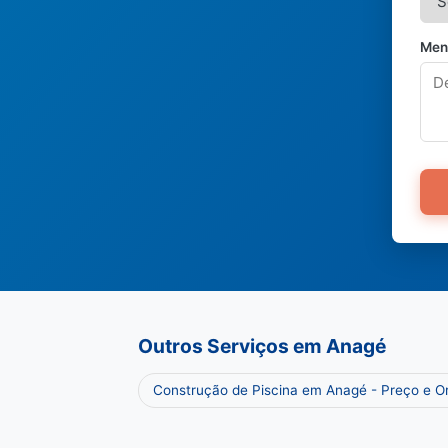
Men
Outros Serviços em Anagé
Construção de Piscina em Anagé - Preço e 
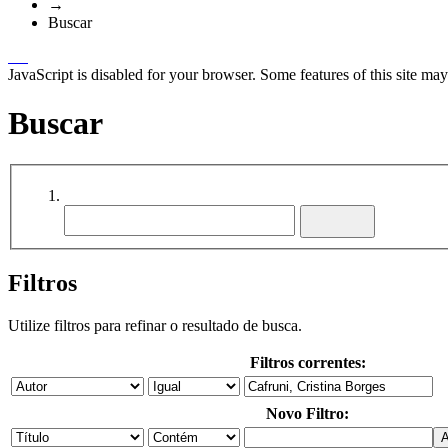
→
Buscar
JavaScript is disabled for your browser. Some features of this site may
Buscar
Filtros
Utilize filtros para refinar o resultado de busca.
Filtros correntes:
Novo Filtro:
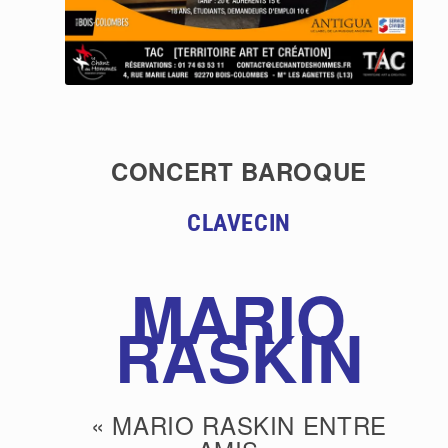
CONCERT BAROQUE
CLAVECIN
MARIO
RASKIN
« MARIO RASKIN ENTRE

* * * * *

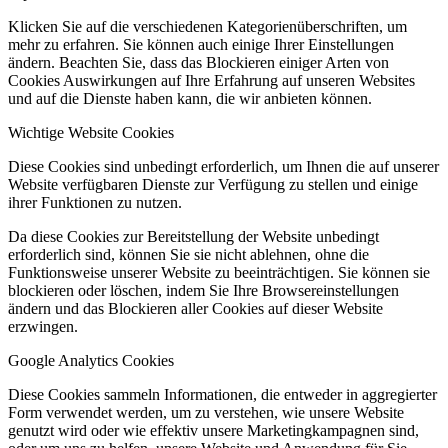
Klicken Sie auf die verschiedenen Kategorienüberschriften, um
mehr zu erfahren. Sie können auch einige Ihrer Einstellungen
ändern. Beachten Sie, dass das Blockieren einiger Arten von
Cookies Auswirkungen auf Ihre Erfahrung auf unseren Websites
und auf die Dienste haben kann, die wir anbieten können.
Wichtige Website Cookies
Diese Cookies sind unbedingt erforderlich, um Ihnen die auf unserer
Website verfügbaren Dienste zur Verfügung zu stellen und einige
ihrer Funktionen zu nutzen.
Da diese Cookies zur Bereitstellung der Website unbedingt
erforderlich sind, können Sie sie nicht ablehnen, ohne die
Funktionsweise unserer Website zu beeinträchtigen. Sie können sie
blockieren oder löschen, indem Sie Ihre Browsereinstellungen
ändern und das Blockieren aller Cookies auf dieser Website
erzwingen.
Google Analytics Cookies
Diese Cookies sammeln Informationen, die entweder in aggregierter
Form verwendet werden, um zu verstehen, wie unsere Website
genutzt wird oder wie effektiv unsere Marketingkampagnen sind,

* * * * *

_TO DO:_ From the entries above, extract only the lines running from the one containing "Diese Cookies sammeln" through the one containing "genutzt wird oder", inclusive.

_SOLUTION:_
Diese Cookies sammeln Informationen, die entweder in aggregierter
Form verwendet werden, um zu verstehen, wie unsere Website
genutzt wird oder wie effektiv unsere Marketingkampagnen sind,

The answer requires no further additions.